[Collected data]
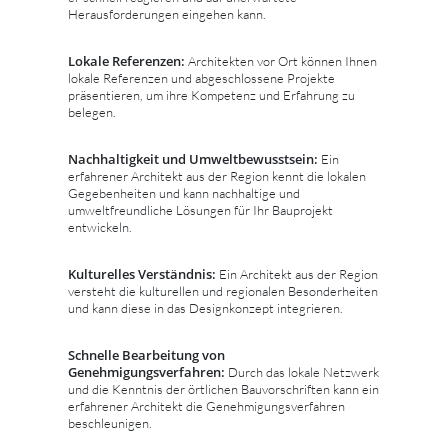
Herausforderungen eingehen kann.
Lokale Referenzen:
Architekten vor Ort können Ihnen
lokale Referenzen und abgeschlossene Projekte
präsentieren, um ihre Kompetenz und Erfahrung zu
belegen.
Nachhaltigkeit und Umweltbewusstsein:
Ein
erfahrener Architekt aus der Region kennt die lokalen
Gegebenheiten und kann nachhaltige und
umweltfreundliche Lösungen für Ihr Bauprojekt
entwickeln.
Kulturelles Verständnis:
Ein Architekt aus der Region
versteht die kulturellen und regionalen Besonderheiten
und kann diese in das Designkonzept integrieren.
Schnelle Bearbeitung von
Genehmigungsverfahren:
Durch das lokale Netzwerk
und die Kenntnis der örtlichen Bauvorschriften kann ein
erfahrener Architekt die Genehmigungsverfahren
beschleunigen.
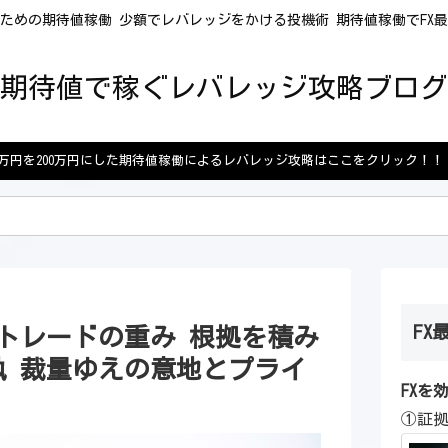
ための期待値稼働 少額でレバレッジをかける投機術 期待値稼働でFX
期待値で稼ぐレバレッジ攻略ブログ
5万円を200万円にした期待値稼働によるレバレッジ攻略はここをクリック！！
FX
トレードの重み 根拠を積み
執 裁量ゆえの意地とプライ
FXを
①証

_Work task_:
Omitting the images, transcribe every record exactly.

_Exercise result_:
Herausforderungen eingehen kann.
Lokale Referenzen:
Architekten vor Ort können Ihnen
lokale Referenzen und abgeschlossene Projekte
präsentieren, um ihre Kompetenz und Erfahrung zu
belegen.
Nachhaltigkeit und Umweltbewusstsein:
Ein
erfahrener Architekt aus der Region kennt die lokalen
Gegebenheiten und kann nachhaltige und
umweltfreundliche Lösungen für Ihr Bauprojekt
entwickeln.
Kulturelles Verständnis:
Ein Architekt aus der Region
versteht die kulturellen und regionalen Besonderheiten
und kann diese in das Designkonzept integrieren.
Schnelle Bearbeitung von
Genehmigungsverfahren:
Durch das lokale Netzwerk
und die Kenntnis der örtlichen Bauvorschriften kann ein
erfahrener Architekt die Genehmigungsverfahren
beschleunigen.
ための期待値稼働 少額でレバレッジをかける投機術 期待値稼働でFX
期待値で稼ぐレバレッジ攻略ブログ
5万円を200万円にした期待値稼働によるレバレッジ攻略はここをクリック！！
FX
トレードの重み 根拠を積み
執 裁量ゆえの意地とプライ
FXを
①証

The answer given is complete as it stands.